Almost two-thirds (62%) of U.S. jet fuel exports went to countries in Latin America and the Caribbean, especially Mexico. Relatively high domestic production and a growing international aviation industry have established the United States as a net exporter of jet fuel for the seventh straight year.
The United States exported jet fuel to 54 destinations in 2017, with 22% of these exports going to Mexico. U.S. exports of jet fuel to Mexico increased from 4,000 b/d in 2010 to 40,000 b/d in 2017 because of factors such as the liberalization of Mexico’s energy markets, increased air traffic, and low utilization at Mexico’s refineries.
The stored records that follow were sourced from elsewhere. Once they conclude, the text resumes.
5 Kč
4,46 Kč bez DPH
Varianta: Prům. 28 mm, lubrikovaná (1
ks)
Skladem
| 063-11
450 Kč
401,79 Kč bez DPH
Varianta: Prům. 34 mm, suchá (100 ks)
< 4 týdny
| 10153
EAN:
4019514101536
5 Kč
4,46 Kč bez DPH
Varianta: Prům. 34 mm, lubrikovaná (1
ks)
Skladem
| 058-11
International tourism has grown steadily over the past several decades. Latin America and the Caribbean include many popular tourist destinations, and the United Nations World Tourism Organization estimated that international tourist arrivals in 2017 increased by 7% in South America and by 4% each in the Caribbean and Central America. Many of these countries have increased their imports of U.S. jet fuel because of a lack of sufficient refining capacity to meet domestic jet fuel demand.
U.S. refineries operated at record levels during 2017, working to produce enough jet fuel to support the growing export market. Petroleum products are typically exported from U.S. Gulf Coast ports, primarily Houston and New Orleans. About 80% of all U.S. jet fuel exports were shipped from the Gulf Coast in 2017.
The East Coast and West Coast regions of the United States remain net importers of jet fuel because of demand in metropolitan areas that host some of the busiest airports in the world. In particular, the West Coast has become increasingly reliant on jet fuel imports from Asian countries because regional consumption has outpaced production.